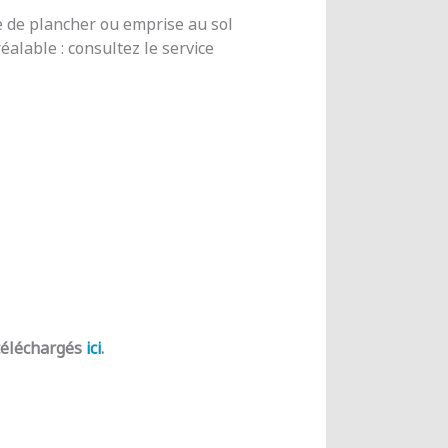
e de plancher ou emprise au sol
alable : consultez le service
 téléchargés
ici
.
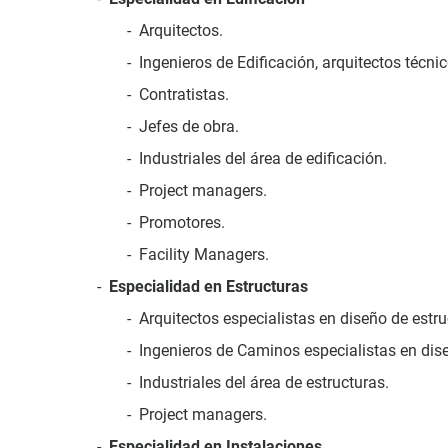
Arquitectos.
Ingenieros de Edificación, arquitectos técni
Contratistas.
Jefes de obra.
Industriales del área de edificación.
Project managers.
Promotores.
Facility Managers.
Especialidad en Estructuras
Arquitectos especialistas en diseño de estru
Ingenieros de Caminos especialistas en dise
Industriales del área de estructuras.
Project managers.
Especialidad en Instalaciones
====
§ **Exercise prompt**: Please give back, exactly as it stands above, the stretch from the line with "Contratistas." through the line with "Ingenieros de Caminos especialistas en dise", and no line outside it.

§ **Written response**:
Contratistas.
Jefes de obra.
Industriales del área de edificación.
Project managers.
Promotores.
Facility Managers.
Especialidad en Estructuras
Arquitectos especialistas en diseño de estru
Ingenieros de Caminos especialistas en dise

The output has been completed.